Y más se confundían los dos cuanto más se irritaban, y crecía su cólera á medida que aumentaba su aturdimiento, hasta que Requejo, recogiendo sus luminosas ideas en rápida meditación, dijo:

—Tiene amores con algún mozalbete de las calles. ¿Habrá entrado aquí? Esto es para volverse loco. Gabriel, Gabriel, ven acá.

Al punto comprendí que estaba en peligro de hacerme sospechoso á mis feroces amos; y como en este caso me arrojarían de la casa, imposibilitando de un modo absoluto la realización de mi proyecto, hallé prudente el desorientarles con una invención ingeniosa, que apartara de mí toda sospecha.

—Señor—dije á mi amo—, estaba esperando á que su merced acabara de hablar, para decirle alguna cosa que contribuya á descubrir esta picardía. Pues anoche, cuando salí en busca del cuarterón de higos pasados, me pareció que ví en la calle á un señorito, el cual señorito miraba á estos balcones..., y después, creyendo él que yo no le veía, arrojó una cosa...

—¡Eso, eso fué..., el ramo!—exclamó Requejo.

—Anoche mismo—continué—pensaba decírselo á su merced; pero como estaba ahí esa señora, y después se quedaron usted y Juan de Dios haciendo números...

—¿Y ella se asomó al balcón?—preguntó Restituta.

—Eso no lo puedo asegurar, porque hacía oscuro y no ví bien.
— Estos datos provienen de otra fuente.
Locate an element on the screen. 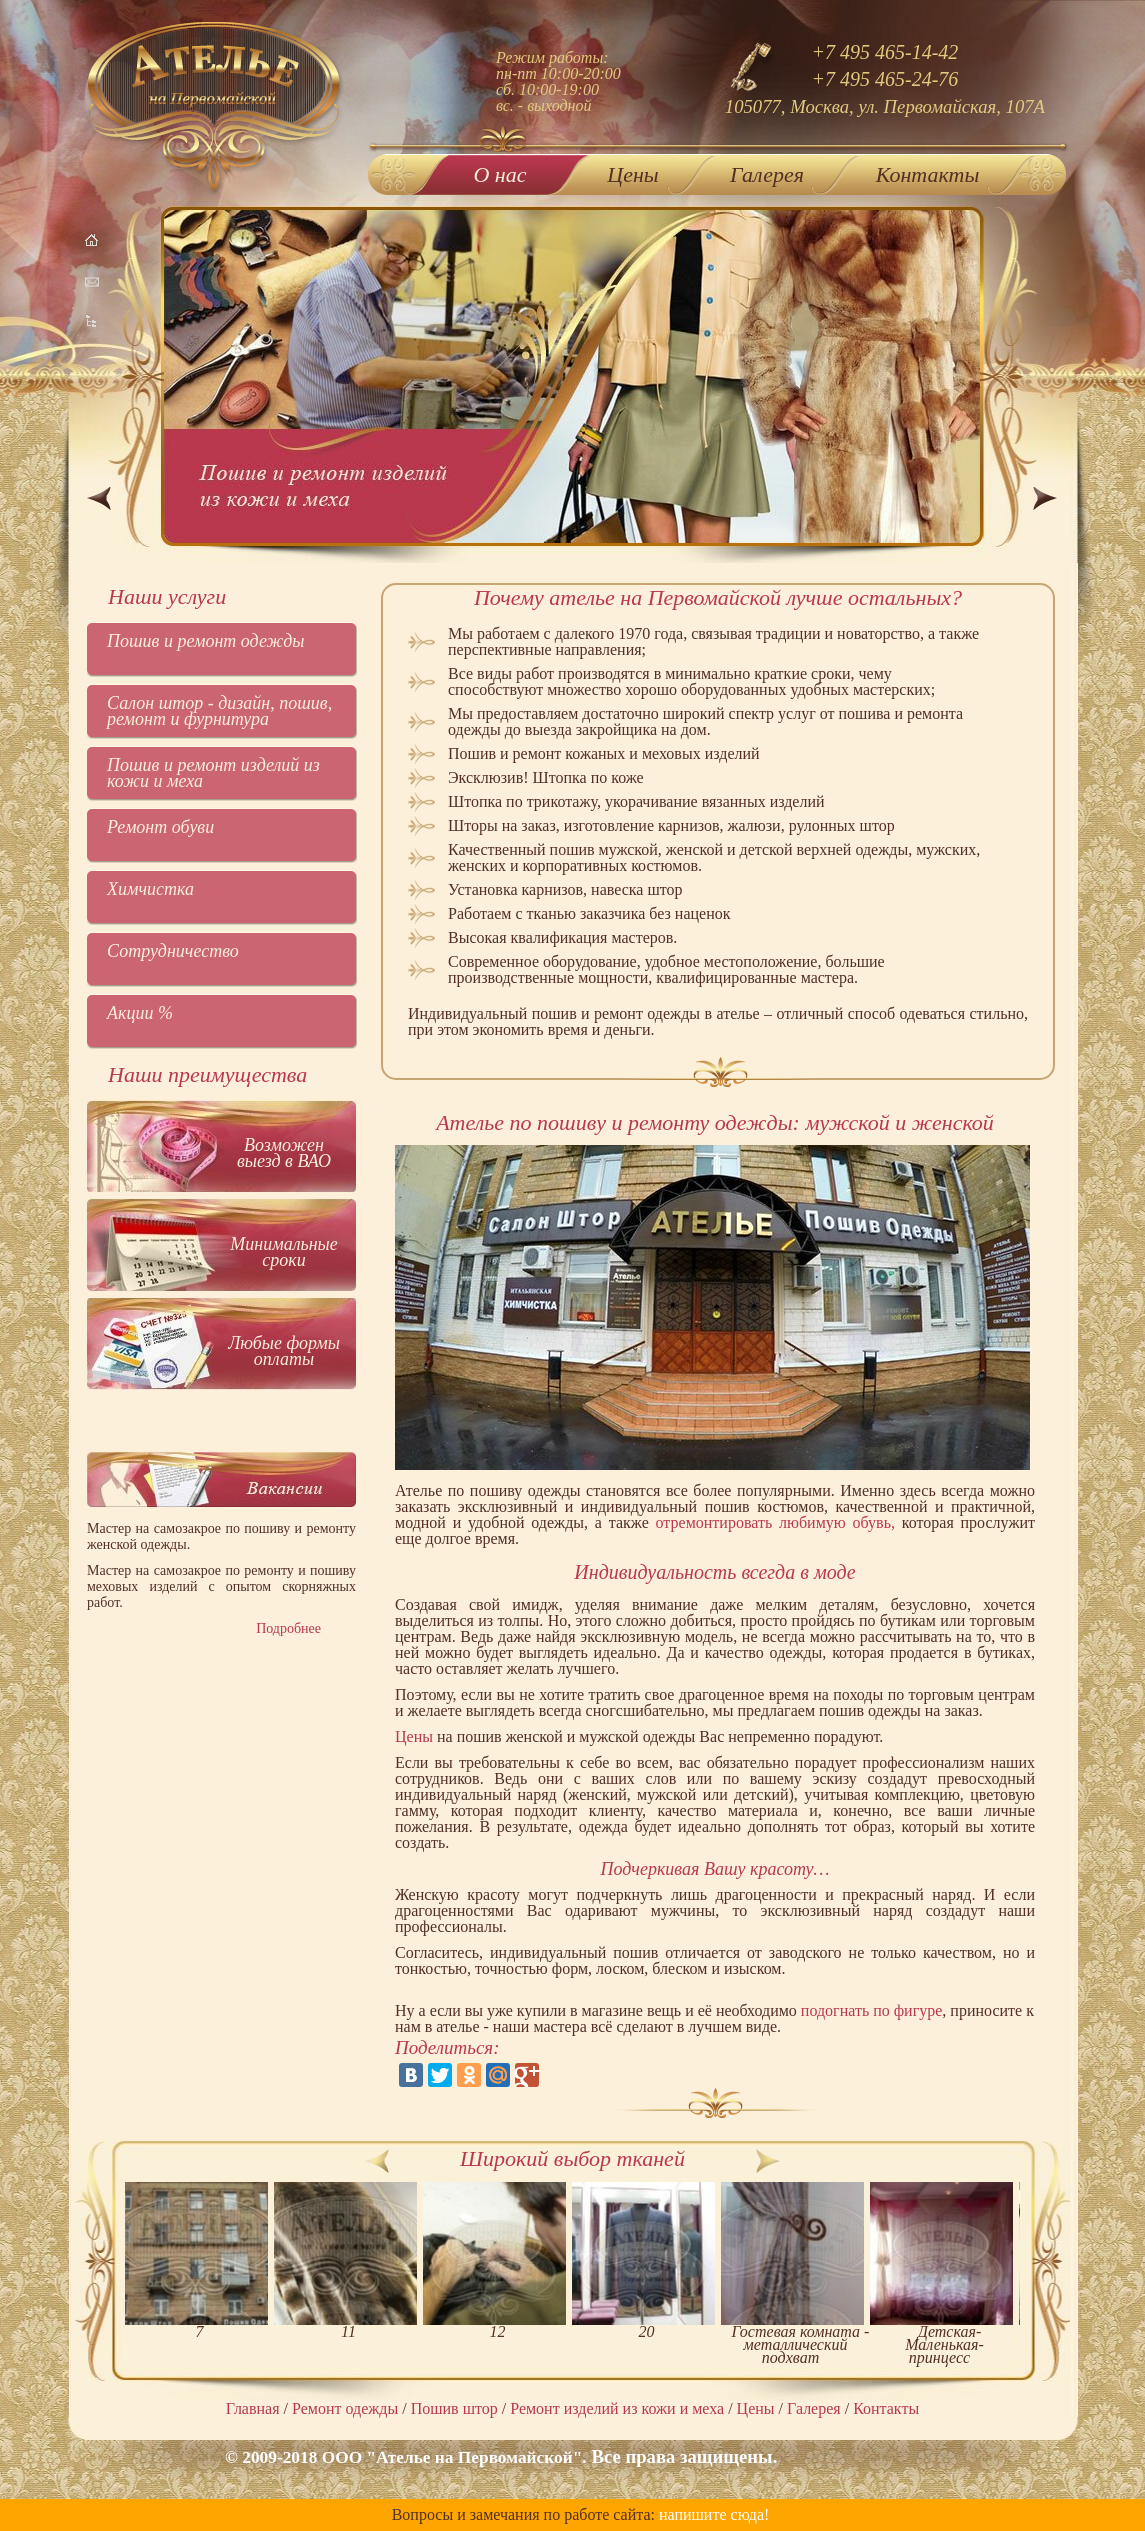  подогнать по фигуре is located at coordinates (872, 2010). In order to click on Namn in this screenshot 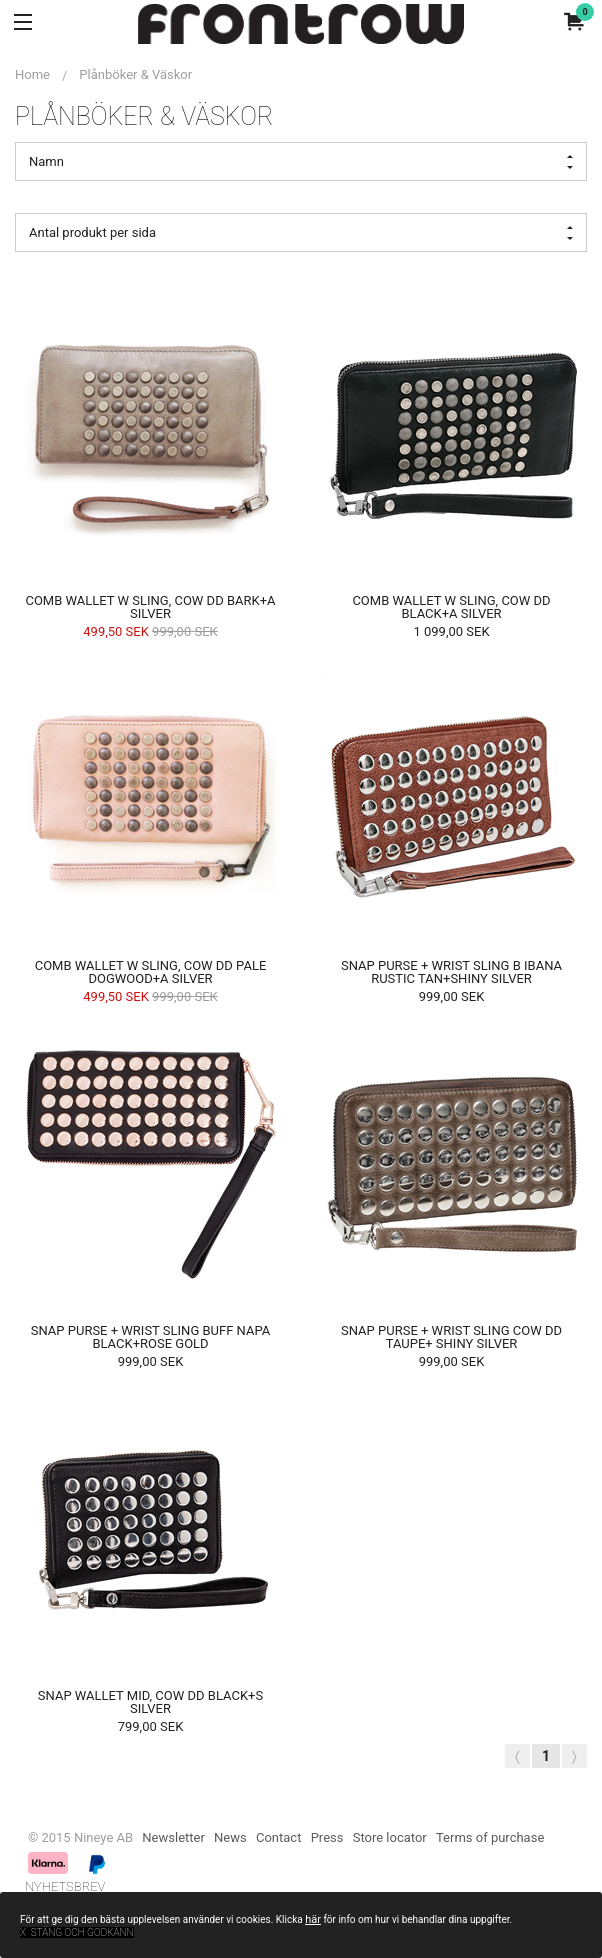, I will do `click(301, 162)`.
Pero encárguenme mis amos que esté ojo alerta, y no se me escapará nada. A fe que si ustedes me dieran la comisión de vigilar á la niña cuando salen de casa, la niña no se reiría de nosotros.
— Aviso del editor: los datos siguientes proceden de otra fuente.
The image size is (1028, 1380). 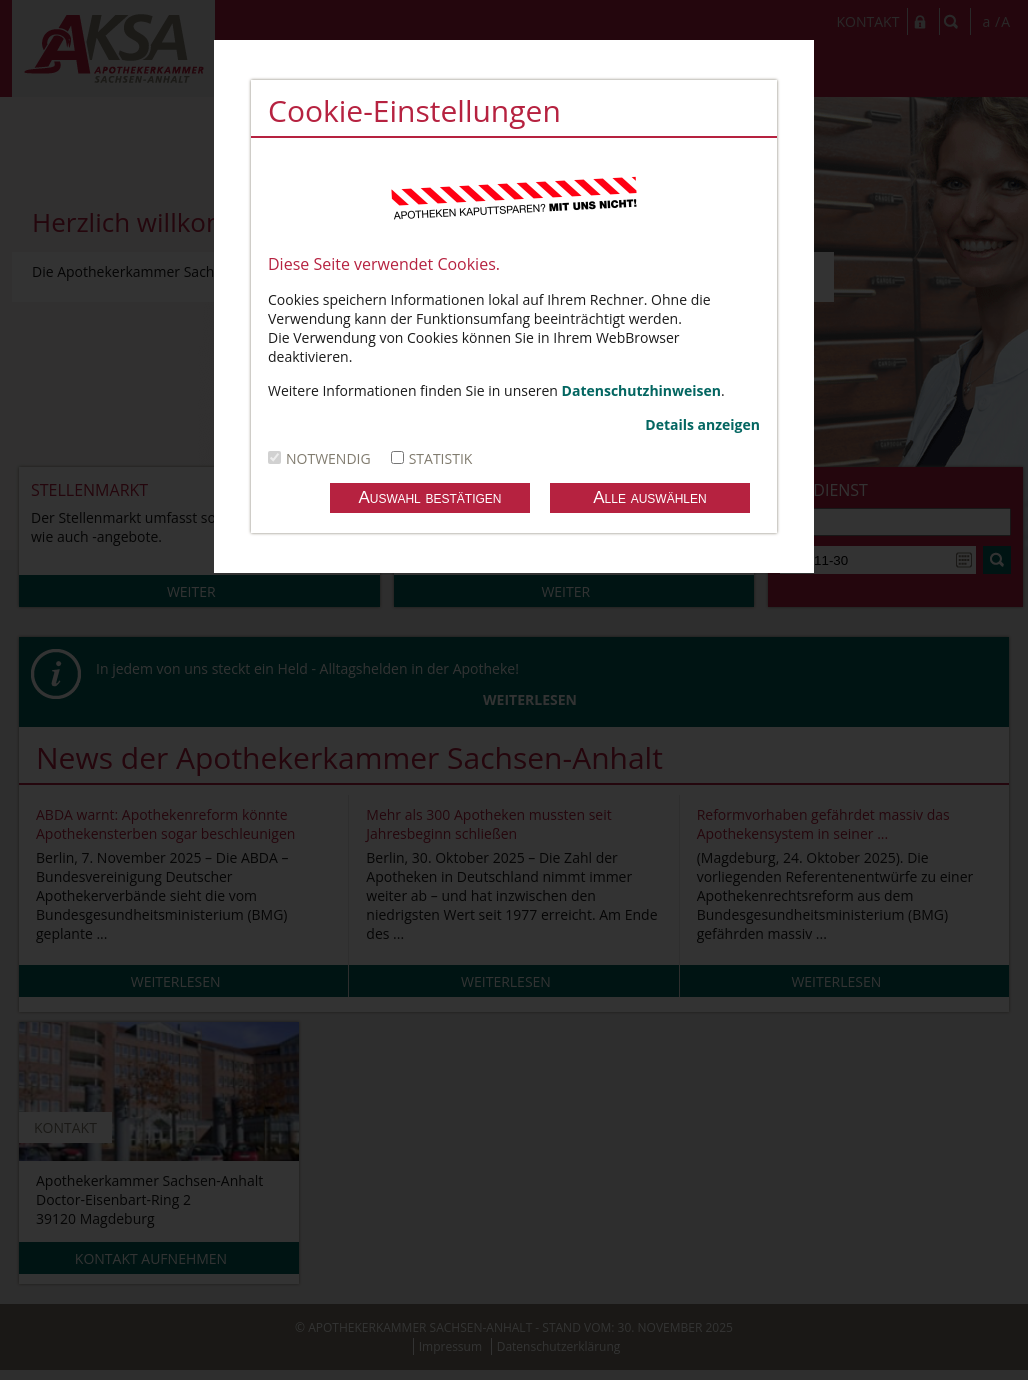 I want to click on Statistik, so click(x=441, y=458).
—¡Esto no se puede aguantar!—exclamó fieramente D. Mauro—. Vaya, acuéstense todos, que mañana le leeré yo la cartilla á la señorita.

Retiréme á mi cuarto, y desde mi cama oía al espantoso Requejo hablando con su hermana.

—Nada, nada. Esta semana me casaré con ella. Si no quiere de grado, será por fuerza... Estoy furioso, estoy bramando. Mañana sabrá ella si soy yo Mauro Requejo, ó quién soy. La encerraremos en el sótano, sin darle de comer. ¿Acaso vale ella el mendrugo de pan con que le matamos el hambre? Le diremos que no probará bocado, ni beberá gota hasta que no consienta en ser mi mujer... La encerraremos en el sótano, sí, señor, en el sótano. Y si no quiere, palos y más palos. A fe que tengo yo buena mano de almirez... ¡Llamarme buitre esa rapazuela de las calles!... Estoy furioso..., me la comería... Sí: que yo iba á dejarla escapar con el mozalbete del ramo... Se casará sí, se casará, y si no, de aquí no sale sino difunta... ¡Buen genio tengo yo!... Malas brujas me chupen, si no la caso conmigo mismo... Y si no quiere por blandas, será por duras: la amarraré á un poste, la azotaré, la abriré en canal con el cuchillo de abrir las latas de pomada.

Requejo, en aquel instante parecía un demonio escapado del infierno; y la primera luz de la aurora, entrando difícilmente en la oscura casa, le encontró despierto aún y vociferando como un insensato.